Those are some amazing numbers. My 6.2 Denali would get 11 L/100km if driven nicely but averaged around 13.5L/100km highway. Definitely have a 3.0 Yukon or Suburban on my radar once the whole market cools down some. It'd be cool to have a massive full size SUV that gets fuel economy comparable to a small 4 cyl crossover.

----------


## Buster

> Those are some amazing numbers. My 6.2 Denali would get 11 L/100km if driven nicely but averaged around 13.5L/100km highway. Definitely have a 3.0 Yukon or Suburban on my radar once the whole market cools down some. It'd be cool to have a massive full size SUV that gets fuel economy comparable to a small 4 cyl crossover.

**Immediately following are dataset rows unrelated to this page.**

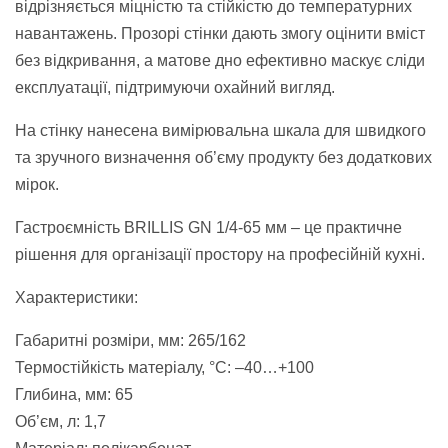
відрізняється міцністю та стійкістю до температурних
навантажень. Прозорі стінки дають змогу оцінити вміст
без відкривання, а матове дно ефективно маскує сліди
експлуатації, підтримуючи охайний вигляд.
На стінку нанесена вимірювальна шкала для швидкого
та зручного визначення об’єму продукту без додаткових
мірок.
Гастроємність BRILLIS GN 1/4-65 мм – це практичне
рішення для організації простору на професійній кухні.
Характеристики:
Габаритні розміри, мм: 265/162
Термостійкість матеріалу, °C: –40…+100
Глибина, мм: 65
Об’єм, л: 1,7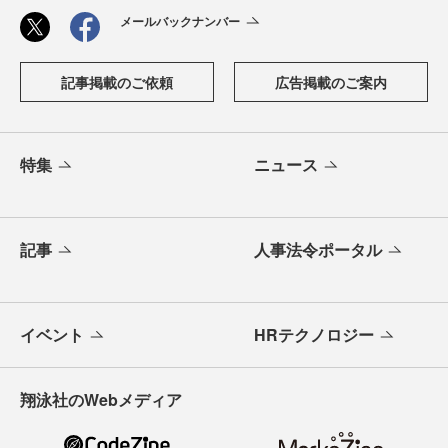
メールバックナンバー
記事掲載のご依頼
広告掲載のご案内
特集
ニュース
記事
人事法令ポータル
イベント
HRテクノロジー
翔泳社のWebメディア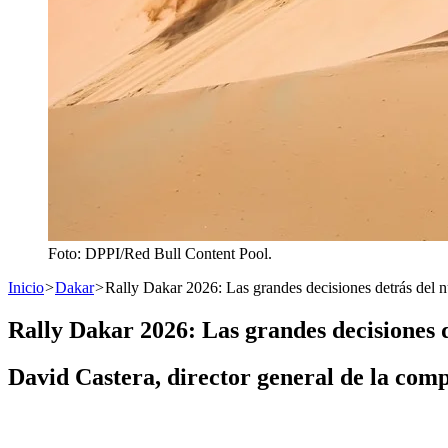
Foto: DPPI/Red Bull Content Pool.
Inicio
>
Dakar
>
Rally Dakar 2026: Las grandes decisiones detrás del 
Rally Dakar 2026: Las grandes decisiones 
David Castera, director general de la comp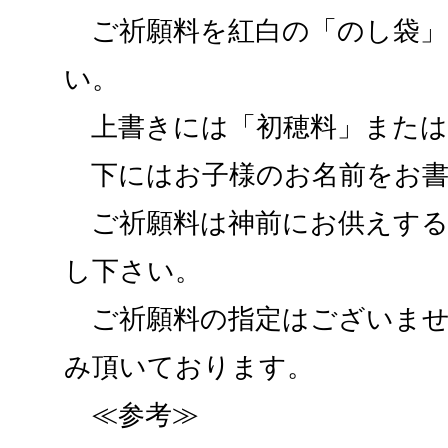
ご祈願料を紅白の「のし袋」
い。
上書きには「初穂料」または
下にはお子様のお名前をお書
ご祈願料は神前にお供えする
し下さい。
ご祈願料の指定はございませ
み頂いております。
≪参考≫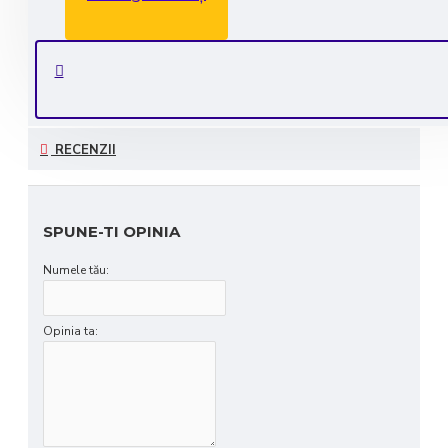
Consultanta GRATUITA: 0735 530 450
Plata securizata
RECENZII
SPUNE-TI OPINIA
Numele tău:
Opinia ta: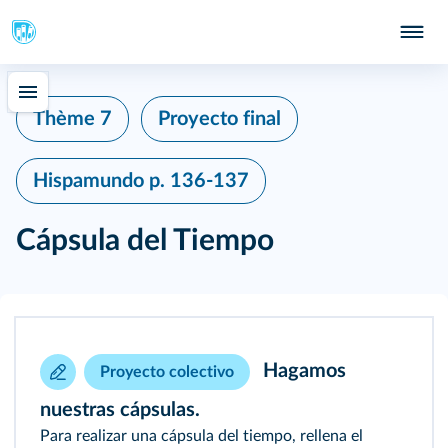
Thème 7
Proyecto final
Hispamundo
p. 136-137
Cápsula del Tiempo
Hagamos
Proyecto colectivo
nuestras cápsulas.
Para realizar una cápsula del tiempo, rellena el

you cant compare fuel consumption in diesels to gas, though. 8.5l/100km in diesel has a different cost than 8.5l/100km in regular.

You should always look at fuel in terms of $$$/km driven.

----------


## tirebob

> you cant compare fuel consumption in diesels to gas, though. 8.5l/100km in diesel has a different cost than 8.5l/100km in regular.
> 
> You should always look at fuel in terms of $$$/km driven.



Agree, but what is weird is one fill up was actually priced like 2 cents less than regular at one place, 3 more were only a few pennies higher, and one was like a dime or close to it more per litre. I think to my F150 5.0L, even when doing 12.5L/100 as it seems to have been the last six months regularly, the 3.0L Duramax is capable of burning almost a third less fuel by volume, and it certainly is not a third more expensive to purchase. Net win in my books even having to add 20L of DEF every 10,000kms to 15000kms (as per what the chatter online seems to suggest is common depending how one uses their truck). I have not yet had to add any DEF since new but I do not know how full the tank was when I picked it up originally.

----------


## jacky4566

So no more Colorado Diesel? Sad. Its was an awesome little tow machine.

----------


## birdman86

Nice truck. Hate the chase rack/bush bar.

----------


## 90_Shelby

> Real world city driving, the Maverick.
> 
> 
> @spikerS
>  what do you get pure city driving in your hybrid F-150?



I think 
@spikerS
 has ghosted Beyond ever since the great cabinet debacle of 2022 with 
@gpomp
.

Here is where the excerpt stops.